Aprendí que no es probable que los ucranianos cambien territorio soberano por garantías occidentales de seguridad, y mucho menos por algún tipo de acuerdo de armisticio con Moscú. Ya intentaron lo primero en la década de 1990 con el Memorándum de Budapest, en el que entregaron a Rusia el arsenal nuclear de su territorio a cambio de garantías desdentadas de integridad territorial. Intentaron lo segundo con los igualmente desdentados acuerdos del Protocolo de Minsk tras la primera invasión rusa en 2014. El objetivo de la política occidental debería ser proporcionar a Ucrania los medios militares que necesita para ganar, en lugar de presionar a Ucrania para que renuncie de nuevo a sus derechos de soberanía y seguridad en aras de calmar nuestras ansiedades con respecto a la escalada rusa.
He aprendido que, a pesar de toda la ayuda que hemos prestado a Ucrania, nosotros somos los verdaderos beneficiarios de la relación, y ellos los verdaderos benefactores. Tras la cumbre de la OTAN de este mes, Ben Wallace, el ministro británico de Defensa, habitualmente reflexivo, sugirió que los ucranianos debían mostrarse más agradecidos con sus proveedores de armas. La dinámica de la relación es al revés. Los países de la OTAN están pagando por su seguridad a largo plazo en dinero, que es barato, y municiones, que son remplazables. Los ucranianos están contando sus costos en vidas y extremidades perdidas.
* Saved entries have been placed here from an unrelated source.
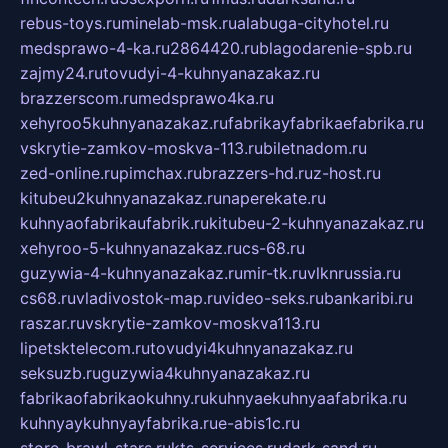
rebus-toys.ru
minelab-msk.ru
alabuga-cityhotel.ru
medsprawo-4-ka.ru
2864420.ru
blagodarenie-spb.ru
zajmy24.ru
tovudyi-4-kuhnyanazakaz.ru
brazzerscom.ru
medsprawo4ka.ru
xehyroo5kuhnyanazakaz.ru
fabrikayfabrikaefabrika.ru
vskrytie-zamkov-moskva-113.ru
biletnadom.ru
zed-online.ru
pimchax.ru
brazzers-hd.ru
z-host.ru
kitubeu2kuhnyanazakaz.ru
naperekate.ru
kuhnyaofabrikaufabrik.ru
kitubeu-2-kuhnyanazakaz.ru
xehyroo-5-kuhnyanazakaz.ru
cs-68.ru
guzywia-4-kuhnyanazakaz.ru
mir-tk.ru
vlknrussia.ru
cs68.ru
vladivostok-map.ru
video-seks.ru
bankaribi.ru
raszar.ru
vskrytie-zamkov-moskva113.ru
lipetsktelecom.ru
tovudyi4kuhnyanazakaz.ru
seksuzb.ru
guzywia4kuhnyanazakaz.ru
fabrikaofabrikaokuhny.ru
kuhnyaekuhnyaafabrika.ru
kuhnyaykuhnyayfabrika.ru
e-abis1c.ru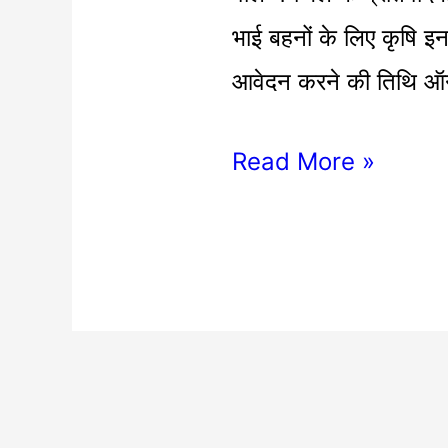
शुरू
भाई बहनों के लिए कृषि इ
आवेदन करने की तिथि 
Read More »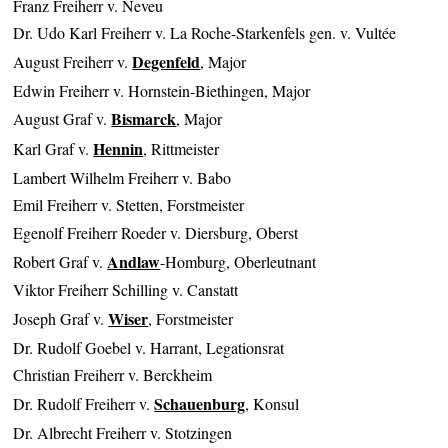
Franz Freiherr v. Neveu
Dr. Udo Karl Freiherr v. La Roche-Starkenfels gen. v. Vultée
Degenfeld
August Freiherr v.
, Major
Edwin Freiherr v. Hornstein-Biethingen, Major
Bismarck
August Graf v.
, Major
Hennin
Karl Graf v.
, Rittmeister
Lambert Wilhelm Freiherr v. Babo
Emil Freiherr v. Stetten, Forstmeister
Egenolf Freiherr Roeder v. Diersburg, Oberst
Andlaw
Robert Graf v.
-Homburg, Oberleutnant
Viktor Freiherr Schilling v. Canstatt
Wiser
Joseph Graf v.
, Forstmeister
Dr. Rudolf Goebel v. Harrant, Legationsrat
Christian Freiherr v. Berckheim
Schauenburg
Dr. Rudolf Freiherr v.
, Konsul
Dr. Albrecht Freiherr v. Stotzingen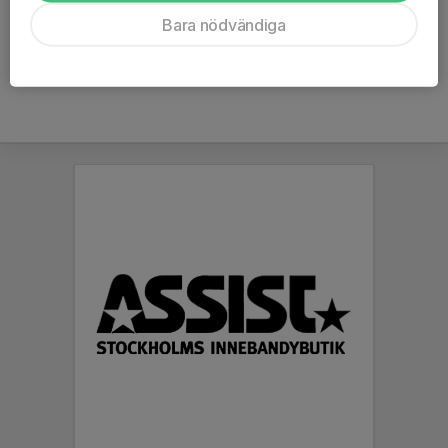
Ålder
43 år
Bara nödvändiga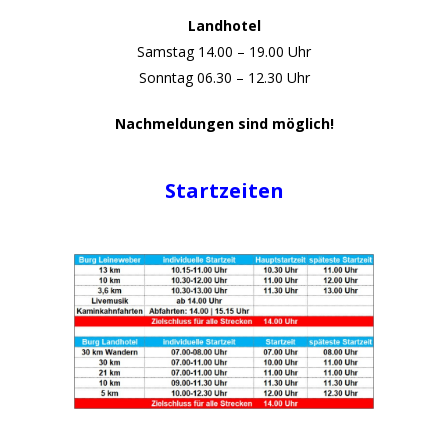
Landhotel
Samstag
14.00 – 19.00 Uhr
Sonntag
06.30 – 12.30 Uhr
Nachmeldungen sind möglich!
Startzeiten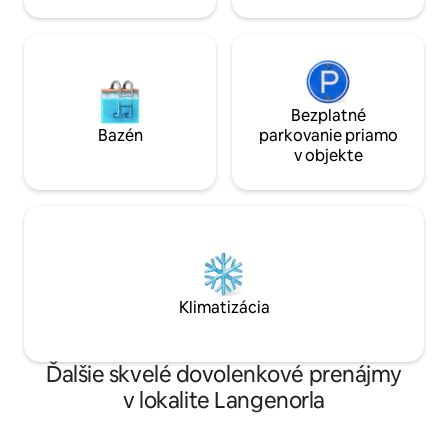
Bezplatné
Bazén
parkovanie priamo
v objekte
Klimatizácia
Ďalšie skvelé dovolenkové prenájmy
v lokalite Langenorla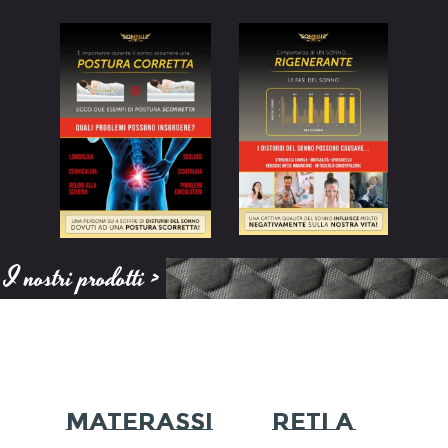
I nostri prodotti >
MATERASSI
RETI A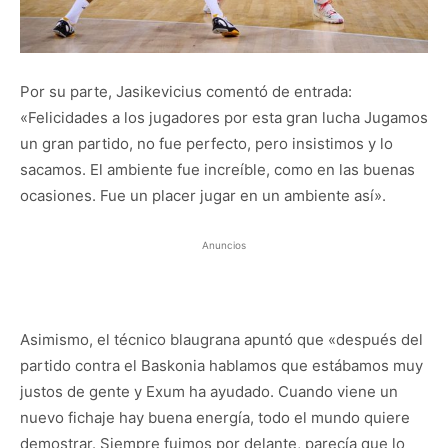
Por su parte, Jasikevicius comentó de entrada:
«Felicidades a los jugadores por esta gran lucha Jugamos
un gran partido, no fue perfecto, pero insistimos y lo
sacamos. El ambiente fue increíble, como en las buenas
ocasiones. Fue un placer jugar en un ambiente así».
Anuncios
Asimismo, el técnico blaugrana apuntó que «después del
partido contra el Baskonia hablamos que estábamos muy
justos de gente y Exum ha ayudado. Cuando viene un
nuevo fichaje hay buena energía, todo el mundo quiere
demostrar. Siempre fuimos por delante, parecía que lo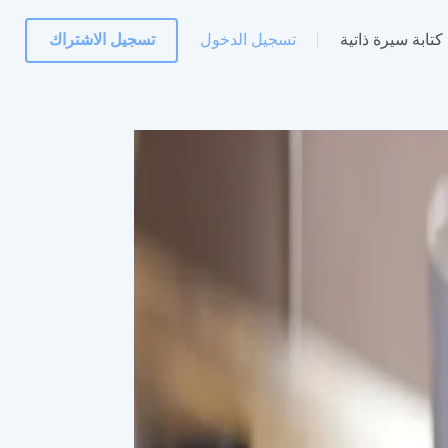
كتابة سيرة ذاتية
تسجيل الدخول
تسجيل الاشتراك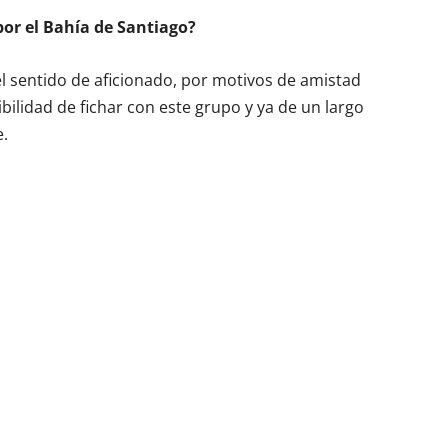
por el Bahía de Santiago?
el sentido de aficionado, por motivos de amistad
ibilidad de fichar con este grupo y ya de un largo
e.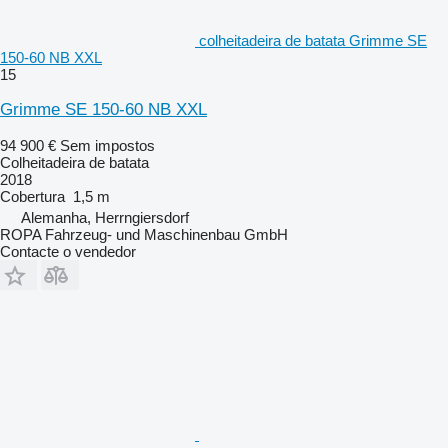
colheitadeira de batata Grimme SE
150-60 NB XXL
15
Grimme SE 150-60 NB XXL
94 900 €
Sem impostos
Colheitadeira de batata
2018
Cobertura
1,5 m
Alemanha, Herrngiersdorf
ROPA Fahrzeug- und Maschinenbau GmbH
Contacte o vendedor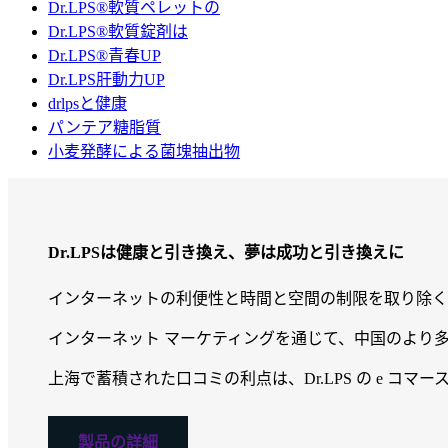
Dr.LPS®軟質ペレットの
Dr.LPS®軟質錠剤は
Dr.LPS®青春UP
Dr.LPS肝動力UP
drlpsと健康
パンテア糖脂質
小麦発酵による菌塊抽出物
Dr.LPSは健康と引き換え、夢は成功と引き換えに
インターネットの利便性と時間と空間の制限を取り除く能
インターネット マーケティングを通じて、中国のより多く
上海で蓄積された口コミの利点は、Dr.LPS の e コ
製品の詳細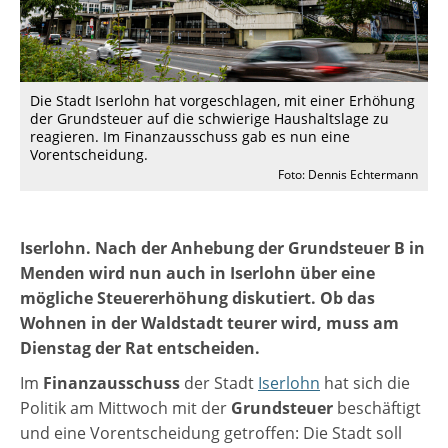
Die Stadt Iserlohn hat vorgeschlagen, mit einer Erhöhung
der Grundsteuer auf die schwierige Haushaltslage zu
reagieren. Im Finanzausschuss gab es nun eine
Vorentscheidung.
Foto: Dennis Echtermann
Iserlohn. Nach der Anhebung der Grundsteuer B in
Menden wird nun auch in Iserlohn über eine
mögliche Steuererhöhung diskutiert. Ob das
Wohnen in der Waldstadt teurer wird, muss am
Dienstag der Rat entscheiden.
Im
Finanzausschuss
der Stadt
Iserlohn
hat sich die
Politik am Mittwoch mit der
Grundsteuer
beschäftigt
und eine Vorentscheidung getroffen: Die Stadt soll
Escribo esta columna desde el Aeropuerto de Varsovia-Chopin. Estacionados afuera de la terminal hay aviones con destino a Doha, Catar; Estambul; Roma; Toronto; Nueva York. Verlos aquí apenas podía imaginarse hace 40 años. Se hizo realidad porque el pueblo polaco permaneció, en las acertadas palabras de Ronald Reagan, “magníficamente no reconciliado con la opresión”.
Hoy, son los vecinos de Polonia en Ucrania los que están magníficamente no reconciliados con la invasión. Lo que aprendí en estos cuatro días de cielo cerrado es que nunca hay que dar por sentada una escena aeroportuaria como esta.